Saturday, August 28, 2010

Can it be saved?

The other day I was hunting for something to tie up a set of headphones, to tidy it away so it wouldn't come out of my bag in a snarl that I would then have to untangle, cursing my clumsy fingers, impatient, on my way to do something else. Anything would do, an elastic band off a bunch of cheap grocery flowers, a twist tie, even a piece of string. Does anyone save string anymore?

I don't save string,but I save a lot of other things, against the day when I might need them. For a while I saved the original boxes and packaging for a whole host of things - a coffee maker, griddle, the iron, a telephone that I don't even use anymore. These boxes took up space in my closets, in the laundry room and out in the storage shed. When I moved, I didn't use most of them, so they went to the trash, four years late.

I saved gift bags and bits of ribbon and carefully smoothed out sheets of crinkled tissue paper. I couldn't throw out Christmas cards or birthday cards for a while. I saved leftovers, styrofoam clam shells and packages of crackers from restaurants, anything wrapped in plastic from airline food. Some things I fished out of my purse weeks later, crumpled and disintegrated or spilled everywhere.

I save the mail. The paper piles up, notices of plays I won't see, donations I won't make, hikes I won't take. Months later, all the dates have passed and I can recycle guilt-free.

I save change in the piggy bank. The last time I emptied it, I carefully separated the quarters for laundry and put all the pennies, nickels, and dimes back in the bank, for what exactly?

I save odd socks, skirts that are too big, jeans that are too small, and old bras that have lost their elasticity but not their comfort. I save a set of classical CDs because my father's hands touched them, a note from my sister with her new address, a heart-shaped rock from an enemy I respect, a talisman carved from antler from a student I disappointed, and a cotton string bracelet made by the chubby hands of a child I loved.

In the end I doubled and redoubled the headphone cord and tied it gingerly into a loose knot. No elastic band, twist tie or string. No need.

Thursday, August 26, 2010

Can It Be Saved?

This was a ten minute write on the prompt: Can it be saved? Write about something ruined by water. After the group write I continued it on my own.


I don't know why but I was set on walking to the reading. I knew I was going to be late if I did, but it seemed important. I wanted to clear my mind, feel the swift movement of my body along the concrete sidewalk. My journal in my backpack, I set out. Not five minutes later I felt the first drop. I walked faster, hoping to outrun it. Within seconds it was a downpour, soaking me completely from head to toe. I was too concerned with my appearance to remember my journal, getting quickly soaked under the thin fabric of my bag.

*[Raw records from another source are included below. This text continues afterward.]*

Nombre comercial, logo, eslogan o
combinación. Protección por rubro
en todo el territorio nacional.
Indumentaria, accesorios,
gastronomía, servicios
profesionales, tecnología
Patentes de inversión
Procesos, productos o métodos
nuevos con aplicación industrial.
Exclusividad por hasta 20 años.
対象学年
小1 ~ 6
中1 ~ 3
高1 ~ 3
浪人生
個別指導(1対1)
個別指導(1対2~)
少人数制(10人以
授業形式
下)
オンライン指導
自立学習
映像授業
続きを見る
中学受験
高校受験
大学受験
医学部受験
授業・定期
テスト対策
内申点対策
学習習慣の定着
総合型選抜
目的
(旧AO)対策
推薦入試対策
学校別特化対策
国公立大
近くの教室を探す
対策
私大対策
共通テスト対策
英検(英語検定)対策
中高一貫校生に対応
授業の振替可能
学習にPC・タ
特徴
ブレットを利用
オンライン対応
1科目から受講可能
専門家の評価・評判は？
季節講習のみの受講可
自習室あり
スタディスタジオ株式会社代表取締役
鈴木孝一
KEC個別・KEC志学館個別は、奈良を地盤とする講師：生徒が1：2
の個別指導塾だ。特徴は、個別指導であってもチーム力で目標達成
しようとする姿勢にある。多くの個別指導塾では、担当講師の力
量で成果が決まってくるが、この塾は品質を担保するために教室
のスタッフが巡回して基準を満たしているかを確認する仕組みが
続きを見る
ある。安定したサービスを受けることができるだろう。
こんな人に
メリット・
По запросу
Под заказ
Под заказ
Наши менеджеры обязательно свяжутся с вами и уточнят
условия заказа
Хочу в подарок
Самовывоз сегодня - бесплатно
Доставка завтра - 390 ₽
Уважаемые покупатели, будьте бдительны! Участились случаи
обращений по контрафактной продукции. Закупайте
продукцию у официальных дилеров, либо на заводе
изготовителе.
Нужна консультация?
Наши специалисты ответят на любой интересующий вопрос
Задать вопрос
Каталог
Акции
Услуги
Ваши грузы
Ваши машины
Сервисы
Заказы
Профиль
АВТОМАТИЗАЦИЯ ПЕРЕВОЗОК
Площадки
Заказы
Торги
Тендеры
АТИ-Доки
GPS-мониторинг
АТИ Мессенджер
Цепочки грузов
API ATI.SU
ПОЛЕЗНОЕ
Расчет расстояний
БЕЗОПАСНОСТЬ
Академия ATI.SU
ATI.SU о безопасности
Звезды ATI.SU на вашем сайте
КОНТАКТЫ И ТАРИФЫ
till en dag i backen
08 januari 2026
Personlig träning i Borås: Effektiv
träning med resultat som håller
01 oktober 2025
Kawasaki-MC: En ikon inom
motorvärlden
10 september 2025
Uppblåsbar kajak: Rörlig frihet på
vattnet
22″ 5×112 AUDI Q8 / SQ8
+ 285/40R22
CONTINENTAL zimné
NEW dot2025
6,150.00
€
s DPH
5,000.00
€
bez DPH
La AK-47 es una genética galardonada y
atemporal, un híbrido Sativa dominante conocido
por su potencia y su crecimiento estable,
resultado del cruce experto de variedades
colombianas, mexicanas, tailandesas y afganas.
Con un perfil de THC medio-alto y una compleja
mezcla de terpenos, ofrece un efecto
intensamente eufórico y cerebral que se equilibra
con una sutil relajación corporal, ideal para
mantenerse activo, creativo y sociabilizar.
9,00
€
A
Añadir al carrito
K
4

Arriving at the reading, door creaking and banging disruptively as a man clad in orange stood at the podium releasing words in a breathy voice. Everyone glanced back at me with judgement in their eyes as I mouthed an apology.

It was only when they introduced me and I pulled out the wet journal did I realize that I had never had the foresight to invest in no-smear pens and that every word had become an abstract watercolor painting. I stood, dripping on the stage, the bright lights in my eyes and my rippled, dripping puddle of a journal before me, wondering what I would say.

"Tonight," I began, figuring it best to stay present, "I live, a creature of light and rain, moon and muck, sugar and stalactites in the dim clotted mossy walls of the cave of my life."

The crowd was still. I took a breath.

"I stand here, enlightened, humbled, knee deep in an ache for the nameless. With a hope for the hopeless, holding in my hand coupons for a store that is not yet built. Today I cut my hair and the remnants of myself on the kitchen linoleum lay curled, arrested, frozen in hieroglyphics that I could not read. I swept it up and held it in my open palms, a tenderness rushing through me as if awaiting the release of a child.

'I am a lawn chair, I am a cherry tree, I am a reckless thought escaping your mouth in song. A wish, a leaf upon the water, a weightlessness, a cringe.

'I am a scent that is so pungent that your first reaction is to inhale deeply but I am only the reek of piss behind the dumpster.

'I am the blanket that your mother knitted in your favorite colors, spread upon the worn fabric of that thrift store couch.

'I am a moment that you notice only for its mundane serenity- the cat on the couch, the click of the mouse under the warm palm of your husband's hand, the dark breeze outside stirring branches, the silence, the garlic on your fingers, the sudden captured aliveness of this, your life, throbbing and awake, its beginning and end held in perfect balance on opposite sides of Now."

Polite applause, and I made my way back to my damp folding chair. Not a bad improv, I thought. I hoped there was a snack table somewhere.